Диагностика туберкулезного менингита включает анализ данных анамнеза, клинические проявления заболевания и результаты исследования спинномозговой жидкости. Важным является выявление туберкулезного очага, хотя довольно часто он не верифицируется. Обязательно проводят рентгенографию грудной клетки и туберкулиновую пробу. Спинномозго­вая жидкость прозрачная, бесцветная с перламутровым оттенком, вытекает под повышенным давлением. Выявляют лимфоцитарный или смешанный плеоцитоз (100-500 клеток в 1 мм3). Уменьшается уровень глюкозы (до 1-2 ммоль/л) и хлоридов (до 90-100 ммоль/л), возрастает содержание белка (до 5-10 г/л). Через сутки в пробирке со спинномозговой жидкостью образуется нежная фиброзная пленка, в которой можно обнаружить возбу­дителя заболевания.

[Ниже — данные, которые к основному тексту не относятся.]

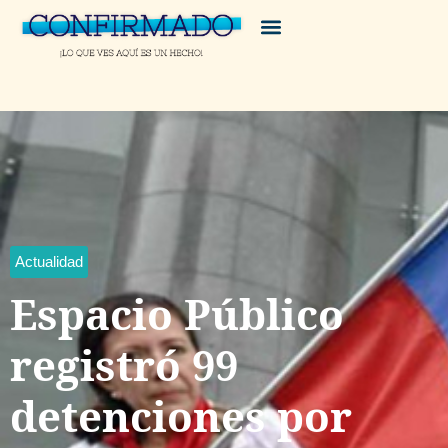
Actualidad
Espacio Público
registró 99
detenciones por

Лечение. Течение туберкулезного менингита затяжное, даже при ле­чении. Если лечебные средства неадекватные, болезнь приобретает хрони­ческий, рецидивирующий характер. Смертность достигает 10 %, преиму­щественно среди детей и лиц преклонного возраста. В лечении используют комбинацию (как минимум) трех туберкулостатических препаратов: изониазида (300-600 мг/сут), рифампицина (450-600 мг/сут), пиразинамида (1,5-3 г/сут). Препараты назначают 1 раз в день. Все они обладают по­бочным эффектом, основным из которых является их гепатотоксичность. В случае эффективности терапии через 2-3 мес. пиразинамид отменяют, а прием изониазида и рифампицина продолжают еще на протяжении 10-12 мес. При условии недостаточного эффекта от лечения (в большинстве случаев имеются стойкие штаммы микобактерий туберкулеза) назнача­ют дополнительно этамбутол (до 2,5 г/сут) и стрептомицин (до 1 г/сут). После определения чувствительности возбудителя к препаратам лечение следует корригировать. В случаях тяжелого течения заболевания (угнете­ние сознания больного, выраженная неврологическая симптоматика, нару­шения циркуляции спинномозговой жидкости, гидроцефалия) назначают кортикостероиды.

Обязательным является также назначение витаминов группы В, аскор­биновой кислоты, глюкозы, препаратов кальция, дегидратационных и сим­птоматических средств. Лечение при туберкулезном менингите - длитель­ный процесс. Продолжительность стационарного лечения больных при благоприятных условиях достигает 6-9 мес. Адекватное лечение может обеспечить полное выздоровление больного. Однако нередко (в 20-30 % случаев) у больных остаются резидуальные изменения: парез или паралич, глазодвигательные нарушения, глухота, эпилептические приступы, психи­ческие расстройства и задержка психического развития у детей.